Political and media responses to the murder of the two television journalists in Virginia reflect how the corruption of language produces the corruption of thinking that combine to create the corruption of human society. CNN referred to the killing of these two people as a “massacre,” a distortion with its origins in earlier American history. If two Indians killed two members of the 7th Cavalry in a fight, journalists and historians obligingly characterized the event as a “massacre.” But if one hundred cavalrymen killed fifty men, women, and children of an Indian village, it became known as a “battle.” For the sake of consistency, will CNN hereafter refer to the killing of two or more victims – even when brought about by police officers or soldiers in Afghanistan – as “massacres?”

What, too, of the practice – engaged in by media babblers generally – of using unfounded speculations to explain what the known facts do not reveal?

Then there was the county sheriff in Virginia who referred to the killer as a “gentleman.” I’m sorry, Sheriff, but gentlemen do not go around murdering people!

Hillary – along with others – rushed to the TV cameras to exploit these killings for political advantage.
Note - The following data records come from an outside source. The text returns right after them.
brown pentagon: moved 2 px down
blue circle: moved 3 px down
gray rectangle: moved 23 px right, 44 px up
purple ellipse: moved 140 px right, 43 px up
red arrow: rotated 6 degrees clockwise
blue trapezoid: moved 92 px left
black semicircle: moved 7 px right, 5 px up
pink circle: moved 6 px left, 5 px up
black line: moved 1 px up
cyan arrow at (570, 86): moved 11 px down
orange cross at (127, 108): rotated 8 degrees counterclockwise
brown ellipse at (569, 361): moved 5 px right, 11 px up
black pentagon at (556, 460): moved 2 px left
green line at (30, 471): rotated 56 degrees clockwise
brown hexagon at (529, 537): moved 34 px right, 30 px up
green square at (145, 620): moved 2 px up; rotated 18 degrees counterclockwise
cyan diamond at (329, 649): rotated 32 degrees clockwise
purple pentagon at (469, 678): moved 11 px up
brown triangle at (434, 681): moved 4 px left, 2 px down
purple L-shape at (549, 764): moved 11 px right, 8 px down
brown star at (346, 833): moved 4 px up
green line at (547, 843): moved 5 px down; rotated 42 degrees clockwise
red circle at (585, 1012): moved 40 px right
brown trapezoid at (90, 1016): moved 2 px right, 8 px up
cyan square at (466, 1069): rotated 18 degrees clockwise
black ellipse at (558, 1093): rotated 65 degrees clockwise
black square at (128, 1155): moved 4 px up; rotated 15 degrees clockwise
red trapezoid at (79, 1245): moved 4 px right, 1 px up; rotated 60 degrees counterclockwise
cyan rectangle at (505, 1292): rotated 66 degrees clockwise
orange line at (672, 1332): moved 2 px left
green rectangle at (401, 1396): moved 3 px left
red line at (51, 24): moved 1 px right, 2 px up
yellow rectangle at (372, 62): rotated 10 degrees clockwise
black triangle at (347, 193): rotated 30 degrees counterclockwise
The problems of “gun violence” must be addressed, she insisted, leading intelligent minds to wonder if this woman is so uninformed about the laws of causation as to believe that the possession of a gun can force otherwise decent and responsible people to go on killing sprees? If she truly believes this, can we expect her to propose disarming the police and military, whose weaponry is far more powerful and in the hands of far greater numbers of people than the occasional “nut-with-a-gun”? Furthermore, if Hillary is so out of touch with causal explanations of events, how sound would her explanations for economic dislocations be?